I propose that discussing specific, arcane security topics should not be done in this thread. It will be done in the spaces setup for the WG, once those are done.


#79

Certainly interested in helping out here, though at this point I’m unclear as to what the scope of this WG is – this discussion seems to be going everywhere.

(perhaps “security WG” is too broad a title for what your original intent was?)


#80

AFAIK, most of the things I mentioned are actually not supported by rustc.

All those mitigations you mention are to prevent chained memory exploits. Which shows you how terrible C/C++ coding is at memory management. The interesting thing is that, if you can ensure memory management is done 100% correctly, all those mitigations become unnecessary.

Obviously the situation in Rust is much better but, as I understand it, many of these guarantees go away when you use unsafe {}. At that point, it’s up to you to enforce type, memory, and thread safety just as it is in C\C++.

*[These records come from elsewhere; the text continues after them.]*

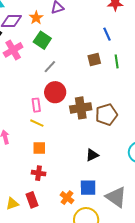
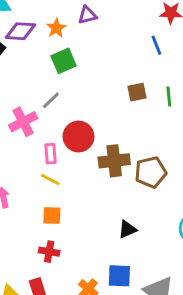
blue line: (107, 34) -> (156, 45), moved
green square: (42, 40) -> (64, 61), turned 30
pink cross: (13, 50) -> (23, 122), moved
gray line: (50, 67) -> (51, 100), moved

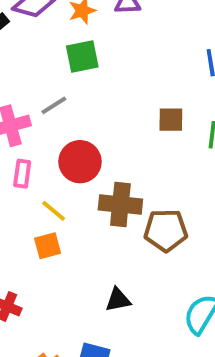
pink rectangle: (50, 154) -> (22, 174), moved
yellow line: (50, 180) -> (54, 211), moved
orange square: (52, 216) -> (48, 246), moved, turned -30

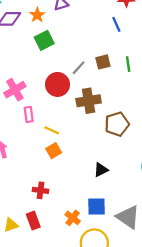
gray line: (54, 105) -> (79, 68), moved
red circle: (80, 162) -> (58, 84), moved
brown cross: (120, 204) -> (89, 101), moved

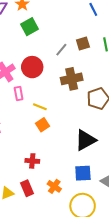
red circle: (58, 84) -> (32, 67), moved
black triangle: (101, 170) -> (85, 140), size x1.6
orange cross: (73, 218) -> (54, 186), moved

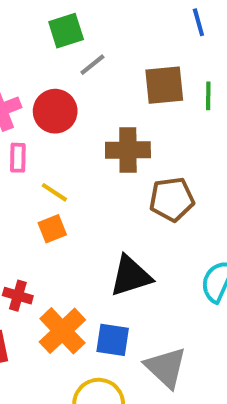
brown square: (83, 44) -> (164, 85), size x1.5
gray line: (61, 50) -> (92, 65), moved
orange cross: (54, 186) -> (62, 331), moved, size x1.6

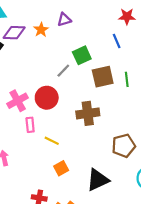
green square: (66, 31) -> (82, 55), moved
brown pentagon: (172, 199) -> (124, 146), moved
orange square: (52, 229) -> (61, 168), moved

It should be clear, however, that a 10-inch front door (piling more and more security on rustc) won’t solve the windows-without-bars problem in this analogy.

Sorry, I wasn’t suggesting this should be the only responsibility. Security in my mind is very much a “both-and” rather than an “either-or”. We need guarantees from the language and we need defense-in-depth mitigations in the compiler and we need cryptographic primitives and we need to audit the ecosystem, etc.